Many times, this isolation, this belief that prayer and “not thinking about ‘it’” can lead to extreme actions (i.e. suicide).  The rate of domestic violence, substance abuse, addiction, etc is so high because we focus more on the symptoms than the underlying issues.  So many times, we assume that if we create distance between the “problem” and ourselves, that we have solved the problem. Creating distance definitely helps, but giving nausea medication for a stomach bug only solves part of the issue- it does not cure the sickness.  Our previous generations pass down these illnesses to us.

Many have changed. It took generations taking active steps to change the belief system and behavior. Are they always perfect? Nope. Are we perfect? Absolutely not. But we are moving forward in breaking the cycle of trauma.

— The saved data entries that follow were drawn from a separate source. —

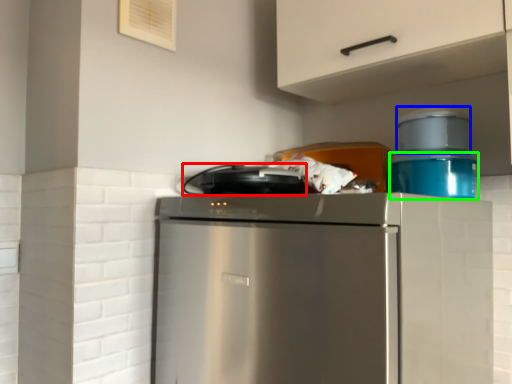 Question: Which is farther away from appliance (highlighted by a red box)? appliance (highlighted by a blue box) or appliance (highlighted by a green box)?

Choices:
 (A) appliance
 (B) appliance

Answer: (A) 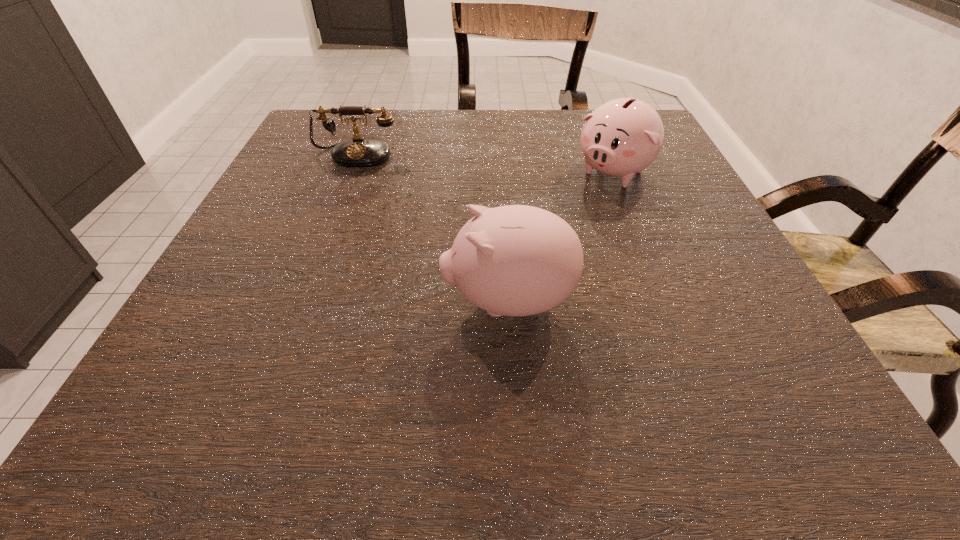 In the image, there is a desktop. Identify the location of vacant region at the far left corner. The image size is (960, 540). (345, 117).

Image resolution: width=960 pixels, height=540 pixels. Identify the location of vacant area at the near right corner. (819, 407).

You are a GUI agent. You are given a task and a screenshot of the screen. Output one action in this format:
    pyautogui.click(x=<x>, y=<y>)
    Task: Click on the vacant area between the rightmost object and the telephone
    This screenshot has width=960, height=540.
    Given the screenshot: What is the action you would take?
    pyautogui.click(x=486, y=163)

At what (x,y) coordinates should I click in order to perform the action: click on free space between the telephone and the left piggy bank. Please return your answer as a coordinate pair (x, y). This screenshot has height=540, width=960. Looking at the image, I should click on (433, 228).

The width and height of the screenshot is (960, 540). Identify the location of free area in between the second object from left to right and the shortest object. (433, 228).

At what (x,y) coordinates should I click in order to perform the action: click on free spot between the shortest object and the nearest object. Please return your answer as a coordinate pair (x, y). Looking at the image, I should click on (433, 228).

Identify the location of free space between the nearer piggy bank and the leftmost object. (433, 228).

Find the location of `vacant region between the shortest object and the farther piggy bank`. vacant region between the shortest object and the farther piggy bank is located at coordinates [x=486, y=163].

Identify which object is located as the second nearest to the shortest object. Please provide its 2D coordinates. Your answer should be formatted as a tuple, i.e. [(x, y)], where the tuple contains the x and y coordinates of a point satisfying the conditions above.

[(622, 137)]

At what (x,y) coordinates should I click in order to perform the action: click on object that is the nearest to the right piggy bank. Please return your answer as a coordinate pair (x, y). Looking at the image, I should click on (516, 260). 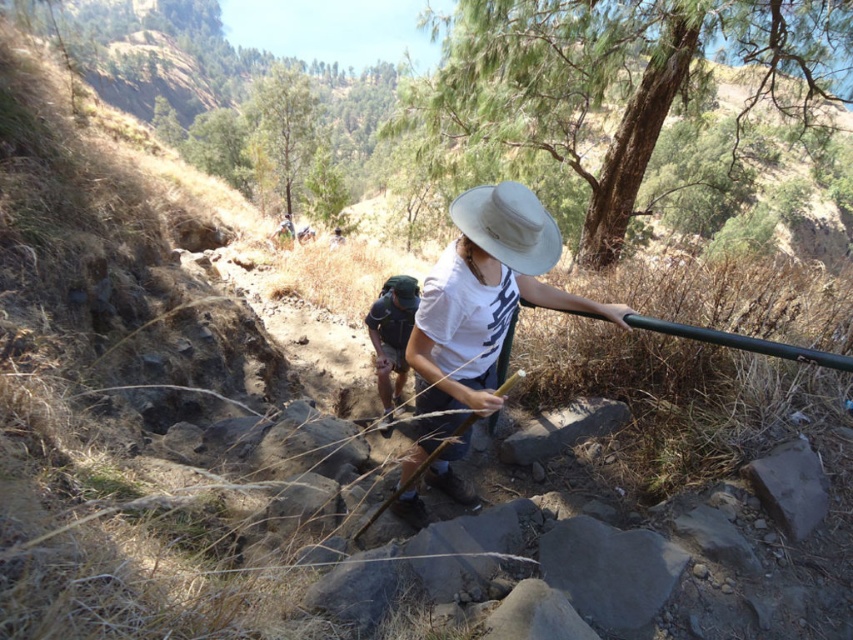 You are a hiker trying to locate your beige fabric hat at center and camouflage backpack at center. According to the scene, which item is positioned to the right of the other?

The beige fabric hat at center is to the right of the camouflage backpack at center.

You are a hiker trying to navigate the rocky path in the mountain trail. You see two points marked on the path. Which point is closer to you, point (438, 483) or point (376, 353)?

Point (438, 483) is closer to you than point (376, 353).

You are a hiker trying to locate your backpack which is placed near your hat. Given that the beige fabric hat at center is 8.99 feet away from the camouflage backpack at center, can you safely reach the backpack without moving more than 10 feet from your current position?

The distance between the beige fabric hat at center and the camouflage backpack at center is 8.99 feet, which is less than 10 feet. Therefore, you can safely reach the backpack without moving more than 10 feet from your current position. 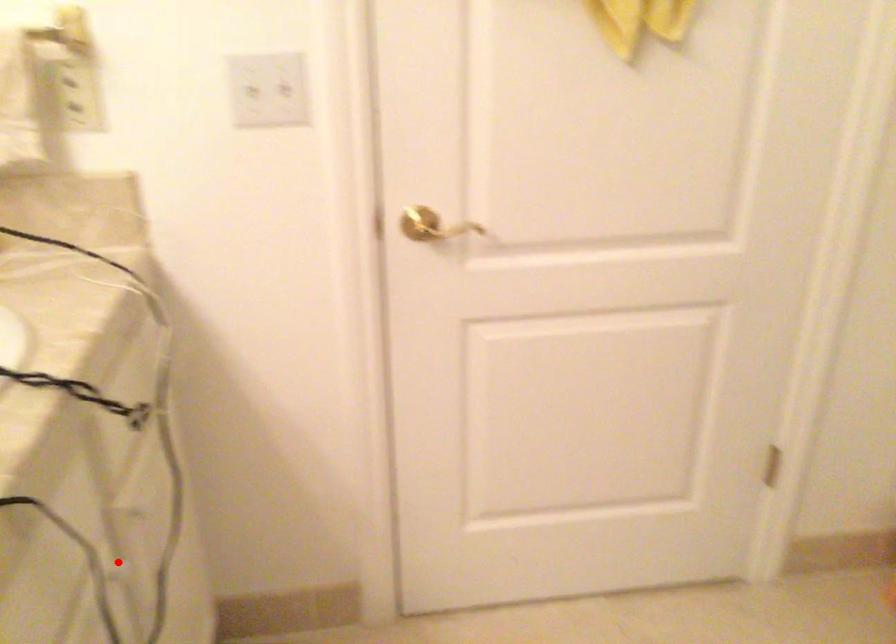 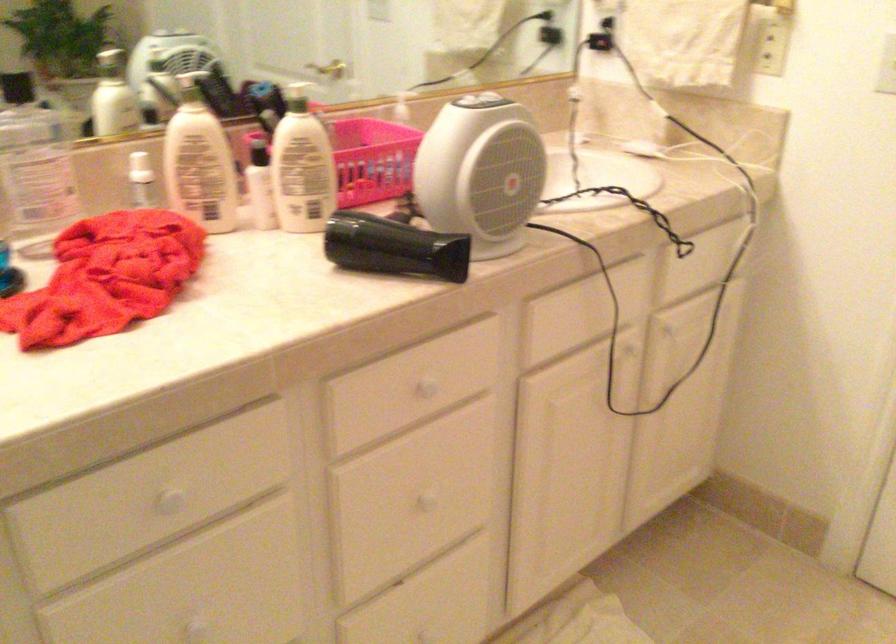 Question: I am providing you with two images of the same scene from different viewpoints. A red point is shown in image1. For the corresponding object point in image2, is it positioned nearer or farther from the camera?

Choices:
 (A) Nearer
 (B) Farther

Answer: (B)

I feel the need to repeat that there is no quick fix treatment for mental health.  If there are, I am very skeptical of them. It takes time for trauma to heal in our system- from our bodies and mind. These can be a starting point:

  1.     Set Boundaries.

We want to help our loved ones. We may see patterns that are damaging for them but we can’t force them to face their trauma. We are responsible for own healing and learning in order to set appropriate and healthy boundaries by creating the necessary distance.

  1.     Do better when you know better.

If you catch yourself repeating unhealthy statements and actions, especially to the next generation because of the past generations, correct it; For example, you opened your mouth and your ‘parent’ came out. You absolutely hated it when your parent spoke to you like that and left you feeling horrible.  Take a step back and acknowledge that it did just happen. If it left you feeling awful, chances are that it is making the other person feel horrible too. Discussing and clarifying behavior expectations and agreeing on accepted behaviors will improve the relationship.

  1.     Journal

Note the positives and negatives because change is not easy. You can include your reasons for wanting the change and your experiences. Initially, you may notice mostly difficult experiences but slowly you will start noticing your path to achieving your goals through writing. This experience can help you stay more grounded, especially on those bad days.

  1.     Seek treatment

I know many times the idea of seeking medication can be tempting but it may not be the best long-term solution.  Let’s take an example of someone who has gone through an accident and is unable to physically move on their own. Medication is prescribed to help ease the pain but physical therapy is needed to help the individual return to as close to baseline as possible.  Sometimes through this support, we can even accomplish more than before.


Healing from trauma, especially generational trauma, can be difficult because it is so entrenched in our family history… but healing is not impossible. Having support, whether it is with friends and/or professional team, by reaching out and being open to talk and explore the trauma is helpful in this process. Let’s end the stigma associated with mental health and create a community of support by being vulnerable to explore the depths of ourselves.